Structured page parsing data
════════════════
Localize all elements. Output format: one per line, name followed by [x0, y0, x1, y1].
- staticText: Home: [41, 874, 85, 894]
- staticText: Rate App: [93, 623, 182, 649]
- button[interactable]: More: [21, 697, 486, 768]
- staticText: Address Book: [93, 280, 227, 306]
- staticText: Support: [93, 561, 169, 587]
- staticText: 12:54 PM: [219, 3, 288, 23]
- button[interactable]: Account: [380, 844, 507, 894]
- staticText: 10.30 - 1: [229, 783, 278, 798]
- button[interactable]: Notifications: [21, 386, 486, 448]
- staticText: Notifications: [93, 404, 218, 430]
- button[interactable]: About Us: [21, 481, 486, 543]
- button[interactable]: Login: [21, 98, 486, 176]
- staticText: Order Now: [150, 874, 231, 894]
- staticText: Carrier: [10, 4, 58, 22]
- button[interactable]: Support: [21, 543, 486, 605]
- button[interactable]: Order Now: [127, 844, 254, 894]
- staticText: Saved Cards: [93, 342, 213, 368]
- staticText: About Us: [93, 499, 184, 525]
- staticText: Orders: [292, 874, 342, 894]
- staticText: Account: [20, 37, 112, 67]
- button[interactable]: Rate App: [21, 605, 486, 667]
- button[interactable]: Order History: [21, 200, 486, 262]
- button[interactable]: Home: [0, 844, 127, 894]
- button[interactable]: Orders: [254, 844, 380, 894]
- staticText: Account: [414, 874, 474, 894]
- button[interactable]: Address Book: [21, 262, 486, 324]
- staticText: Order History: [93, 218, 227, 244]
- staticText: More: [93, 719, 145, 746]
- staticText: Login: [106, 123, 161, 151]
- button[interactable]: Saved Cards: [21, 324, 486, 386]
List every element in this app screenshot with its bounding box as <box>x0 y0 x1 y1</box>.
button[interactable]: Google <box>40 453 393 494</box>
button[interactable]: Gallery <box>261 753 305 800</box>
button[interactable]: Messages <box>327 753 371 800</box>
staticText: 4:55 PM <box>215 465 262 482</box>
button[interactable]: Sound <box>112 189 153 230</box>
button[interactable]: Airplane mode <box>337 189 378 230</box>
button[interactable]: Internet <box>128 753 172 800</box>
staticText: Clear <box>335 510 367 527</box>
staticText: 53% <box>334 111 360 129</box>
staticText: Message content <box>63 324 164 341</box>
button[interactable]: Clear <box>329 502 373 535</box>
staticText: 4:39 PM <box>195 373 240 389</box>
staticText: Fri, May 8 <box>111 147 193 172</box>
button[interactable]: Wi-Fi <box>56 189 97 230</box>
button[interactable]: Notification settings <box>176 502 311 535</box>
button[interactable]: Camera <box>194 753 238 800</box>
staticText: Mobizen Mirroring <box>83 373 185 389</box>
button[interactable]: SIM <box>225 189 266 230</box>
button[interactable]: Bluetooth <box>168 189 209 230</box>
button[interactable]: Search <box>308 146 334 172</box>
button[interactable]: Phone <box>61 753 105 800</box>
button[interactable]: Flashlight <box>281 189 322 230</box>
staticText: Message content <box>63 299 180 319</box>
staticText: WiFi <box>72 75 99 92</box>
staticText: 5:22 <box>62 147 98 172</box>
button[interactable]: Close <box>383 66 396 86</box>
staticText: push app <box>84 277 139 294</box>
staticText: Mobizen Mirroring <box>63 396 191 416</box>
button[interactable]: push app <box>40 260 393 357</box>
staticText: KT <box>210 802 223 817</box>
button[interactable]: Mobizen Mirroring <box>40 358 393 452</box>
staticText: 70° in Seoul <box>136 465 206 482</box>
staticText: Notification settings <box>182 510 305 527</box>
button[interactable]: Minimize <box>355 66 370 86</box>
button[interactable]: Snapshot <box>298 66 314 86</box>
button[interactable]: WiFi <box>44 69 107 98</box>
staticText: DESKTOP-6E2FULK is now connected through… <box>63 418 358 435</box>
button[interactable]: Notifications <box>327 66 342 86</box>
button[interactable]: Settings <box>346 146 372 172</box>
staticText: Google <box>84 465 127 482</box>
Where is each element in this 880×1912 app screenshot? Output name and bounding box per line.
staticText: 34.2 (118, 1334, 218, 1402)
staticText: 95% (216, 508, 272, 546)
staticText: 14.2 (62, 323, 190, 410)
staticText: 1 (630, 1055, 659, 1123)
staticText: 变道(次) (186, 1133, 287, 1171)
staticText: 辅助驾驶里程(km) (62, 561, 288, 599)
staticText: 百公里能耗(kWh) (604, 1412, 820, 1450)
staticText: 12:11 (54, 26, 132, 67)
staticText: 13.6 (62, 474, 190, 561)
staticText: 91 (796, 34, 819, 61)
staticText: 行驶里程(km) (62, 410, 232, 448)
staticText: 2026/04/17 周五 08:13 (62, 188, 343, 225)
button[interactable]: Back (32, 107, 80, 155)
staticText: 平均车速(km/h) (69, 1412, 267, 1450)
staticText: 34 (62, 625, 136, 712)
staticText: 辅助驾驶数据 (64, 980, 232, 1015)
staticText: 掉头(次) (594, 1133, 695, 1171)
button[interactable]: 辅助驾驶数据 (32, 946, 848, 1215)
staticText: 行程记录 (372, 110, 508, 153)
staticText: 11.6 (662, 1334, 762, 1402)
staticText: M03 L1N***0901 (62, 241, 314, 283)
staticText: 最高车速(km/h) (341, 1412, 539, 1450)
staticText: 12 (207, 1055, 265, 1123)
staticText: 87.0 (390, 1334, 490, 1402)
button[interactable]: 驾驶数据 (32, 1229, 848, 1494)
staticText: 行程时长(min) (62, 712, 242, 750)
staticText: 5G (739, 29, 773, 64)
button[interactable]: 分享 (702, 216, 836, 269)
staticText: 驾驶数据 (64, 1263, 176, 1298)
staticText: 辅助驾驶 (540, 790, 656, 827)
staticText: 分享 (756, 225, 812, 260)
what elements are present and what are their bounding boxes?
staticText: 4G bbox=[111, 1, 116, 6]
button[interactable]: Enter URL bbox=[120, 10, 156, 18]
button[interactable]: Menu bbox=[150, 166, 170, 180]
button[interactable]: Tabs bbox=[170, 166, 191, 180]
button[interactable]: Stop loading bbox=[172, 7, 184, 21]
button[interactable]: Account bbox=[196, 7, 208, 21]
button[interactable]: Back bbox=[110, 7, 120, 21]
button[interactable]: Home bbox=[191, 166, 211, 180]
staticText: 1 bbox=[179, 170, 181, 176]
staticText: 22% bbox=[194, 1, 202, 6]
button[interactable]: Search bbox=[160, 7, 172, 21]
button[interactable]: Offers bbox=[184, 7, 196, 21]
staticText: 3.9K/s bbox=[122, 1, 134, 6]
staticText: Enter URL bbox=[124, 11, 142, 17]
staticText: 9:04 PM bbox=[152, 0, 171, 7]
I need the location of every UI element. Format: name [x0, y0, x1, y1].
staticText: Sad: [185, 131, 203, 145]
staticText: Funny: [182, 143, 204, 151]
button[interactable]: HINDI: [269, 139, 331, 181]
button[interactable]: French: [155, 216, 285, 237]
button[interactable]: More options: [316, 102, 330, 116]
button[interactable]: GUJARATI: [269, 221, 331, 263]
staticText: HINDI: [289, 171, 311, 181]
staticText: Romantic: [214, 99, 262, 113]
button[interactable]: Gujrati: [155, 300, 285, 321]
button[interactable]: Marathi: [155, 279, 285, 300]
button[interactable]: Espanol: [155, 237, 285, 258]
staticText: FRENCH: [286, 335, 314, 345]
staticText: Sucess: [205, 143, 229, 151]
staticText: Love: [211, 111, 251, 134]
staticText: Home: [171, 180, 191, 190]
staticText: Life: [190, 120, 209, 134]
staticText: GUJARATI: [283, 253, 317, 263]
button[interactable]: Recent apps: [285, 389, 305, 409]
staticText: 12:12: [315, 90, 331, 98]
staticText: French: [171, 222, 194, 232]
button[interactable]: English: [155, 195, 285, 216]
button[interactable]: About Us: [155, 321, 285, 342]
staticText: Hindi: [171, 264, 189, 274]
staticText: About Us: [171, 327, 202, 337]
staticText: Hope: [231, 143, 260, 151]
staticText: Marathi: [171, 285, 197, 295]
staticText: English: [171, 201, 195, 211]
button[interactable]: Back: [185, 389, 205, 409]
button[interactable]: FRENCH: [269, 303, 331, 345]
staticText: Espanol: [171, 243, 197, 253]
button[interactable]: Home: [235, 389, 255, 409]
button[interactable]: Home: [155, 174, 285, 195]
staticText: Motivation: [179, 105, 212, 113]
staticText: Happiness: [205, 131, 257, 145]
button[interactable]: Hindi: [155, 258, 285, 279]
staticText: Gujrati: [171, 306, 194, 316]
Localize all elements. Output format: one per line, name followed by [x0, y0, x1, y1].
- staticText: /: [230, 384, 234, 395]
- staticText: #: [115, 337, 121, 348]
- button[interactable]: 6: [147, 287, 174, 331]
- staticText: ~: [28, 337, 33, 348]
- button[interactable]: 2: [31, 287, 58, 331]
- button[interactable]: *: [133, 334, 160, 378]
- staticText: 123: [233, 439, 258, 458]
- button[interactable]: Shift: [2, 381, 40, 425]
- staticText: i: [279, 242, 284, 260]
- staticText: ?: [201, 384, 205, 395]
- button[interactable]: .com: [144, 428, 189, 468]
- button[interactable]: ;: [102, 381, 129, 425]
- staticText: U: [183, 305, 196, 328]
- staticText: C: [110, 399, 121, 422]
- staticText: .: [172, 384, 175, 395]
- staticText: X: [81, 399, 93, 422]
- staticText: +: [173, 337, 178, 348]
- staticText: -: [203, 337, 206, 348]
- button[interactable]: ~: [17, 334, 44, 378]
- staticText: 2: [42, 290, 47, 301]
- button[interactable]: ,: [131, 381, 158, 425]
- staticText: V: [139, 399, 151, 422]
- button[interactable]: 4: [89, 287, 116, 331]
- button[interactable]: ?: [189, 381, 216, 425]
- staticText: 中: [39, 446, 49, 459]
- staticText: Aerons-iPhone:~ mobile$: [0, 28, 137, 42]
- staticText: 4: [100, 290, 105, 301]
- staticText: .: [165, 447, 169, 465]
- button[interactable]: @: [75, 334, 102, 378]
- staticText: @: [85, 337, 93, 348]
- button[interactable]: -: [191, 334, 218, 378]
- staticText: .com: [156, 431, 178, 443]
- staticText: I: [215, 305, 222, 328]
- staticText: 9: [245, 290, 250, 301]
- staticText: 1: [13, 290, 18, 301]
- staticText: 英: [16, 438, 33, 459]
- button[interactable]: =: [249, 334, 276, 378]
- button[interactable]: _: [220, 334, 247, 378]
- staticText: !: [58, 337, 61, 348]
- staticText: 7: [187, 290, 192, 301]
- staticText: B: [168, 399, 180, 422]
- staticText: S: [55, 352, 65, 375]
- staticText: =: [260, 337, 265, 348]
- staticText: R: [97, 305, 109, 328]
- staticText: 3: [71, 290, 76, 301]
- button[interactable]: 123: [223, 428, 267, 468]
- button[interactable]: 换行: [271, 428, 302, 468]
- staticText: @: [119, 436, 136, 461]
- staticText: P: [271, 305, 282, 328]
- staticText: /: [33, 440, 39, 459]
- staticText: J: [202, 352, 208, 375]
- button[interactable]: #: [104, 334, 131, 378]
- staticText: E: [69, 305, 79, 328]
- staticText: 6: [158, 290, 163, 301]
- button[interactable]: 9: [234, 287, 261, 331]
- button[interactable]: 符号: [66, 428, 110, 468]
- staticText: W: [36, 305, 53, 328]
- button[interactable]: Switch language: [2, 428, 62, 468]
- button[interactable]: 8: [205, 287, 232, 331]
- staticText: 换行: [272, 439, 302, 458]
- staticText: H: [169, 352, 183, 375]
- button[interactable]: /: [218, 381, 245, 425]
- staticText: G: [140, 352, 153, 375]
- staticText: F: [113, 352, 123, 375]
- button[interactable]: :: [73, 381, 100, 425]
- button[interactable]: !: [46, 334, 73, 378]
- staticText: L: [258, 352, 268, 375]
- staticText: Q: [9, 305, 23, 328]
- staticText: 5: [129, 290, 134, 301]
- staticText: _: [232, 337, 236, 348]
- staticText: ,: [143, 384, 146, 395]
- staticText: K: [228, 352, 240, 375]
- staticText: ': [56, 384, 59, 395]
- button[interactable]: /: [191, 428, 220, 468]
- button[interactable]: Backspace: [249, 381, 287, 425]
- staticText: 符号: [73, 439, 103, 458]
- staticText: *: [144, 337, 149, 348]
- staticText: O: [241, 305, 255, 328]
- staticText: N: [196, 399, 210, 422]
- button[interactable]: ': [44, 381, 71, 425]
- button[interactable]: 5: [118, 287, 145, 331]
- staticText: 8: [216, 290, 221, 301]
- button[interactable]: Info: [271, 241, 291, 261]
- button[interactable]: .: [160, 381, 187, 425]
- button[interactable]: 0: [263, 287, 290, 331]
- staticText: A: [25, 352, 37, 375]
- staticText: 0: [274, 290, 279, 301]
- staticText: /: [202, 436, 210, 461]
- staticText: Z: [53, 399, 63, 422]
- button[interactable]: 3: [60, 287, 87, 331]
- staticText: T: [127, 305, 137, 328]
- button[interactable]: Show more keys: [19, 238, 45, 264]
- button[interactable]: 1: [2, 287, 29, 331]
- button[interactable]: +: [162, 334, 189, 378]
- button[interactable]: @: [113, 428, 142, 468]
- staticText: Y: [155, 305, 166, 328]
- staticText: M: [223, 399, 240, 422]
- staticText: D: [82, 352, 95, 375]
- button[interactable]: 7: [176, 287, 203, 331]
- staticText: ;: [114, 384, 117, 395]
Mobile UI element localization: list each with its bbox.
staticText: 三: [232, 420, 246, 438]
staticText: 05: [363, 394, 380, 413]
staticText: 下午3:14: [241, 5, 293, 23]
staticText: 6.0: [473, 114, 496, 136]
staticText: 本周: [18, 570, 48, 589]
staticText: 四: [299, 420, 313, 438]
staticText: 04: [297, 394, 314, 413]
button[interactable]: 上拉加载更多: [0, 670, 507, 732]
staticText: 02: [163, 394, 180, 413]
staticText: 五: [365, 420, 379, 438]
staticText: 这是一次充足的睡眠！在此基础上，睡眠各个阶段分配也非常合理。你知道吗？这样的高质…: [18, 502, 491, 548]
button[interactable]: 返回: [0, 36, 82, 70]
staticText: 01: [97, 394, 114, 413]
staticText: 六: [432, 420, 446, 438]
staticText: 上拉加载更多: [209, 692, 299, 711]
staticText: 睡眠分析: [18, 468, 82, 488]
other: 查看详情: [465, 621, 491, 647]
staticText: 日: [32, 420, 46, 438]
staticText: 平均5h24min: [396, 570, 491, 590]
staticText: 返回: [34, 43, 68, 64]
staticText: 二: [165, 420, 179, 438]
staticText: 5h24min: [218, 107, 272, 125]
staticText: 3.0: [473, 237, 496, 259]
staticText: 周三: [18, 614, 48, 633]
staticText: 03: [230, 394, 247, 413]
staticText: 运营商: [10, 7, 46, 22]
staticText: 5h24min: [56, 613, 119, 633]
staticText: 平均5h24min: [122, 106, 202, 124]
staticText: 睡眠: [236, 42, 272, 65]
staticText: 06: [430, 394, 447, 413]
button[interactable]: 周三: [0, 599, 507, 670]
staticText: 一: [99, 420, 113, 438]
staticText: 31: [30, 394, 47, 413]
════════════════
* [WORK TO BE COMPLETED] Among the records above, which lines hold the word "Google"? Copy each one.

* [ANSWER TO THIS TASK]
button[interactable]: Google <box>40 453 393 494</box>
staticText: Google <box>84 465 127 482</box>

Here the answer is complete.